Caroline Campos
O mundo nunca foi tão caótico e subversivo quanto nas ruas e bares de Los Angeles em plenos anos 70. Se você estivesse procurando um bom lugar para curtir um som, se drogar ou tentar virar uma estrela internacional, era para lá que você se dirigia. E foi na cidade das estrelas que nasceu uma das maiores bandas de rock ‘n roll que o mundo já havia conhecido: Daisy Jones & The Six. Apesar do premiado e polêmico grupo só poder ser encontrado nas 360 páginas escritas por Taylor Jenkins Reid e traduzidas por Alexandre Boide, sua música e trajetória ecoam por um bom tempo na cabeça dos leitores, e passamos a desejar que tudo não fosse apenas ficção.
As histórias começam separadas. Através de entrevistas com os personagens – sejam eles amigos, familiares ou os próprios músicos – conhecemos primeiro a jovem Daisy Jones, nascida e criada em Los Angeles. Filha de uma modelo francesa e um pintor britânico, Daisy sofreu desde cedo com o abandono familiar, o que a fez se jogar no mundo ainda na menoridade para tentar preencher o vazio no coração carente. A personagem é descrita sempre de forma quase mística, tanto pela personalidade ingênua e desafiadora quanto pela beleza absurda que faz com que todos a sua volta fiquem hipnotizados.

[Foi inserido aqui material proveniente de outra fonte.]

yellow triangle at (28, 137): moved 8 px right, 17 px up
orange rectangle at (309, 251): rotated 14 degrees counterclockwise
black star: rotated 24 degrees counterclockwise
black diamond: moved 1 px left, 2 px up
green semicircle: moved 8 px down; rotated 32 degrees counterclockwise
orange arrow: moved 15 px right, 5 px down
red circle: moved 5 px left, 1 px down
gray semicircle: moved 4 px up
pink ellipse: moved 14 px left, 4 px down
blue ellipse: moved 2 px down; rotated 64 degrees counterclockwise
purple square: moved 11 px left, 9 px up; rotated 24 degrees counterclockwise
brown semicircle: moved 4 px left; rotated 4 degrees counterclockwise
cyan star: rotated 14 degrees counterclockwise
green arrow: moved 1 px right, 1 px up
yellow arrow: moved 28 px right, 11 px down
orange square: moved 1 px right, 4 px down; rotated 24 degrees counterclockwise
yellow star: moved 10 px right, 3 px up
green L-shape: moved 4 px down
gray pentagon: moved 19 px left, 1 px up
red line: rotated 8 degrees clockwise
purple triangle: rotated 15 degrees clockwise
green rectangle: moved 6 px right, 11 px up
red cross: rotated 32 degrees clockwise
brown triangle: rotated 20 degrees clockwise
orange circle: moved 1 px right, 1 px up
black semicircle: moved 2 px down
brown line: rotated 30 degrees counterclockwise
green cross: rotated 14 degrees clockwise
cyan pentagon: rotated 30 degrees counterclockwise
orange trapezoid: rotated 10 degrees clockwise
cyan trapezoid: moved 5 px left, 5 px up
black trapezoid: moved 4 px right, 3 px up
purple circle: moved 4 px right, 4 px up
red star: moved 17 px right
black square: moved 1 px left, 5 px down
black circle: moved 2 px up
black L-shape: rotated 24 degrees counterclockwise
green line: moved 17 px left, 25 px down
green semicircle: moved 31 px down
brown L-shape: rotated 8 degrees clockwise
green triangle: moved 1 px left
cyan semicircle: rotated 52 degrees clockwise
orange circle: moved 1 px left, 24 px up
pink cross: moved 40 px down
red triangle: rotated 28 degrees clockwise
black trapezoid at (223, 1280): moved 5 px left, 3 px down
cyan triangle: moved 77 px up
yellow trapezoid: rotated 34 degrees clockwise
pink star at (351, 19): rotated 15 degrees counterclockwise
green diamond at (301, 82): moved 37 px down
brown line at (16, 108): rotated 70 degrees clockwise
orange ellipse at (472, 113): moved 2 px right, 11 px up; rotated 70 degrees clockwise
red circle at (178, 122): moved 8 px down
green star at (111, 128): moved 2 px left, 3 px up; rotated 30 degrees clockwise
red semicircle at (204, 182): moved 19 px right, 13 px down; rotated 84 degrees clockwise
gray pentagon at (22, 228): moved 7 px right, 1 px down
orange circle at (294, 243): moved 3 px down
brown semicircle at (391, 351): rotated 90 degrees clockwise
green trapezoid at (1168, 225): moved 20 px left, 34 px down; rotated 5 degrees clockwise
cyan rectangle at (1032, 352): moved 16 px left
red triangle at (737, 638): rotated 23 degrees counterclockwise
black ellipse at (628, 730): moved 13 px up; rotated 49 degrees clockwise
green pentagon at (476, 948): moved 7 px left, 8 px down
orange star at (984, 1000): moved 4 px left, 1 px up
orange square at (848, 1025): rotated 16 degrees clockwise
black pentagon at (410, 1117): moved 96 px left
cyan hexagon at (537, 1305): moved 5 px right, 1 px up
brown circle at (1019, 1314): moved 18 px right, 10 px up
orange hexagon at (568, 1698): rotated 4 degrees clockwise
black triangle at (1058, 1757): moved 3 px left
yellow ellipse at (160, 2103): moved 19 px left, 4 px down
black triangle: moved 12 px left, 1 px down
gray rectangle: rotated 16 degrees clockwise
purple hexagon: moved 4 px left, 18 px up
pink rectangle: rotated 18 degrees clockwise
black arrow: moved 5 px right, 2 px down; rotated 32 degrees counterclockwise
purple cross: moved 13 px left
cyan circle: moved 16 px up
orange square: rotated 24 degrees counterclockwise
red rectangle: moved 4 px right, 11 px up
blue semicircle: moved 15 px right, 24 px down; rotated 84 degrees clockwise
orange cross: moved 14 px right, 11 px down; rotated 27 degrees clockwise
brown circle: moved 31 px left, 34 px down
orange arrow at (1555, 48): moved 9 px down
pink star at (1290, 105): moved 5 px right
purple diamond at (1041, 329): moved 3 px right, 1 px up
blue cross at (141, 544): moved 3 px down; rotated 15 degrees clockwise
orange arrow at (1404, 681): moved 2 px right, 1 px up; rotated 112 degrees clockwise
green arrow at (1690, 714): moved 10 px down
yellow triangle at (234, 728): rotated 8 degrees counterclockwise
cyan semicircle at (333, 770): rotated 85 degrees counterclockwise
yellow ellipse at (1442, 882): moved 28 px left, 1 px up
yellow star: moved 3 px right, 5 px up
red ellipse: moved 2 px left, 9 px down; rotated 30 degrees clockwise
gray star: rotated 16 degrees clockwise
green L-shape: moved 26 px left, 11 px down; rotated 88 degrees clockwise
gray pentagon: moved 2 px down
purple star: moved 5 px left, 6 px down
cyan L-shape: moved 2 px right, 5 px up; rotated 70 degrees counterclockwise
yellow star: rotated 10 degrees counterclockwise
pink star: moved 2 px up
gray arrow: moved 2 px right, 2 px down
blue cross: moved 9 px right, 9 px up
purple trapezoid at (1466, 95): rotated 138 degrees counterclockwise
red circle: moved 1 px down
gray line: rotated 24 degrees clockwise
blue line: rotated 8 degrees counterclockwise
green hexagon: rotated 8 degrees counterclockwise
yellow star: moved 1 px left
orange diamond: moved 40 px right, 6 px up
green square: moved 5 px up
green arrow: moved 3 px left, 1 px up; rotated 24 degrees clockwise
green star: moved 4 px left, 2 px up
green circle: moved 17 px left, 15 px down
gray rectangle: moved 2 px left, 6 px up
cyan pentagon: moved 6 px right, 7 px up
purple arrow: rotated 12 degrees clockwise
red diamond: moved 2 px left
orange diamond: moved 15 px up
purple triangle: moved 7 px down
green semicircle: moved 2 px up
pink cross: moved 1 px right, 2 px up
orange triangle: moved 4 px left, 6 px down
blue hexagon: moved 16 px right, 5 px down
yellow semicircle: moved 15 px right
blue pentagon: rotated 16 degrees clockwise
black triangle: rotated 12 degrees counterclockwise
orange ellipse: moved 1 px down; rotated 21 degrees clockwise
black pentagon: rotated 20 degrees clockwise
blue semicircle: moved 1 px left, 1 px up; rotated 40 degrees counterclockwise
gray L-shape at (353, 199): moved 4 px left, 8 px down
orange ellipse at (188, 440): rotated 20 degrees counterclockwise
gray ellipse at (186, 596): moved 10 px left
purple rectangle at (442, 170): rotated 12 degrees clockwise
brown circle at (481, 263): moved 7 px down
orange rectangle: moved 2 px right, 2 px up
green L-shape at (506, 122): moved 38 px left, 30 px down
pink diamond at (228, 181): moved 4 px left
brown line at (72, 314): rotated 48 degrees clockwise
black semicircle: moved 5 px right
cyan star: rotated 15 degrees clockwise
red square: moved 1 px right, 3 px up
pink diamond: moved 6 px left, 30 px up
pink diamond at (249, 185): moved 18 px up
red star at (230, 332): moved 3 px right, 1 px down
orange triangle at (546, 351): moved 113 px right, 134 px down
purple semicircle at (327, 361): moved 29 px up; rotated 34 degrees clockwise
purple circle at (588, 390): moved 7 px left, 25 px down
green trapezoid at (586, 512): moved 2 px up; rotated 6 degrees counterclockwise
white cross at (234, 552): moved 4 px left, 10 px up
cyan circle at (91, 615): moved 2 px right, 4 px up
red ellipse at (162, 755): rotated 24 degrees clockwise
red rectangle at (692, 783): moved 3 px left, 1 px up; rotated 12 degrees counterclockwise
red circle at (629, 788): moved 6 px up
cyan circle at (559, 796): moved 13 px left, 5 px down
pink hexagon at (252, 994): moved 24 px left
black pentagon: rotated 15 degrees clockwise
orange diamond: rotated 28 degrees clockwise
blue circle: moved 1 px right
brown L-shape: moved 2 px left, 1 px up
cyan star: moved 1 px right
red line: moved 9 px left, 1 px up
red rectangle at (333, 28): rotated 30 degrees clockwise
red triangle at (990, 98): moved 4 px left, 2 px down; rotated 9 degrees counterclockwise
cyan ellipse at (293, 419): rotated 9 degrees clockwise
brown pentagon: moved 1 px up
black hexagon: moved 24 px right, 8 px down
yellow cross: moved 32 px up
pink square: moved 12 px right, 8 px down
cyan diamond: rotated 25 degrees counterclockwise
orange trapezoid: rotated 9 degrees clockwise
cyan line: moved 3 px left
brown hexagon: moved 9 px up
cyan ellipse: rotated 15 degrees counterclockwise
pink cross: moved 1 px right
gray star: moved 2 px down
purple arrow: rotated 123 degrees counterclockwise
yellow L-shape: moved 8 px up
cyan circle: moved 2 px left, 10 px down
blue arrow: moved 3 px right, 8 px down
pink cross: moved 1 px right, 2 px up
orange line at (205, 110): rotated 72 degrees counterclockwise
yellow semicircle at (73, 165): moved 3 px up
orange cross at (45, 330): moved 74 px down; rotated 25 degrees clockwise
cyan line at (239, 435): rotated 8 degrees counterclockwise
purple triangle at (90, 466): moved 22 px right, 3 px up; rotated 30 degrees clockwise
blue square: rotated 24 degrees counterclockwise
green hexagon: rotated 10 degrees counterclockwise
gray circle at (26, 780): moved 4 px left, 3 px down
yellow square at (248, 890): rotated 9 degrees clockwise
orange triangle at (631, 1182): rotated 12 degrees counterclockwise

Olhos azuis profundos, maçãs do rosto protuberantes e cabelos cheios e acobreados. Não demorou muito para a garota passar a frequentar bares e casas noturnas da Sunset Strip, e logo se enturmar com outras groupies para adentrar em um mundo sórdido repleto de sexo, drogas e rock ‘n roll que nem de perto foi simpático com ela. “Nós adoramos gente linda e destruída por dentro. E não dá para ser mais claramente destruída por dentro e ter uma beleza mais clássica que a de Daisy Jones”.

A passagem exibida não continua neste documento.